The project will use industrial waste heat valorization and its conversion into electrical energy via a supercritical CO2 cycle
The EU-funded CO2OLHEAT project (Supercritical CO2 power cycles demonstration in Operational environment Locally valorizing industrial waste Heat) intends to focus on industrial waste heat valorization and its conversion into electrical energy via a supercritical CO2 cycle. It will run for four years in support of the EU’s energy efficiency and GHG emissions reduction targets. The main objective is to unlock the potential of unused industrial waste heat and transform it into power.

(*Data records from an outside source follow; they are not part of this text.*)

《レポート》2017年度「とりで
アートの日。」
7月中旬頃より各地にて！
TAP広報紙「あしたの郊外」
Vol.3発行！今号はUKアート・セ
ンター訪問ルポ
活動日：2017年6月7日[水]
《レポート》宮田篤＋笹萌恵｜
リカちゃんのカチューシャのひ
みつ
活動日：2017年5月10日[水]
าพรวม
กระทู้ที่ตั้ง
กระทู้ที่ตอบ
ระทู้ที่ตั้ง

21 partners formed a consortium that will work together towards the development of an easily replicable 2 MW Supercritical CO2 (sCO2) power block. It will be demonstrated in the CEMEX cement plant in Prachovice (Czech Republic) with six virtual replication sites across different industries: glass (Turkey), aluminium (Greece), steel (Spain), waste incineration (Belgium), gas power generation (France), and solar power generation (Spain).
CO2OLHEAT’s waste-heat-to-power (WH2P) application is based on a recuperated closed-loop Brayton cycle with sCO2 as a working fluid. Thanks to its flexibility (compact size and capability to better accommodate load changes), high efficiency, and the ability to work with significant temperatures, the sCO2 power block offsets the disadvantages of the traditional WH2P applications. sCO2 WH2P applications will mitigate the increase of electricity consumption while introducing the concept of circular economy and industrial symbiosis in heat management: the unused heat in heavy industries (chemical, iron & steel and cement manufacturing), accounts for more than half of all the EU industrial WH potential. Most importantly, CO2OLHEAT will facilitate savings of primary energy consumption and thus reductions of CO2 emissions.

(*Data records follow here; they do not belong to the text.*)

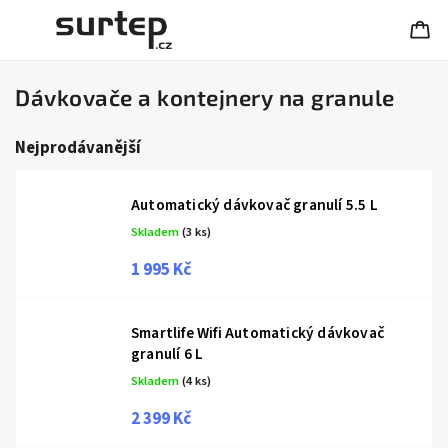
Dávkovače a kontejnery na granule
Nejprodávanější
Automatický dávkovač granulí 5.5 L
Skladem
(3 ks)
1 995 Kč
Smartlife Wifi Automatický dávkovač
granulí 6 L
Skladem
(4 ks)
2 399 Kč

The 21 partners from 11 different European countries involved in this project are: ETN, Rina Consulting, Siemens Energy, University of Duisburg-Essen, Baker Hughes, Politecnico di Milano, SimeROM, CEMEX Czech Republic, Brunel University London, MAS, University of Roma Tre, CERTH, Leitat, Heatric, ENEA, ENGIE Laborelec, EDF, MYTILINEOS, Şişecam, Bosal, and CELSA.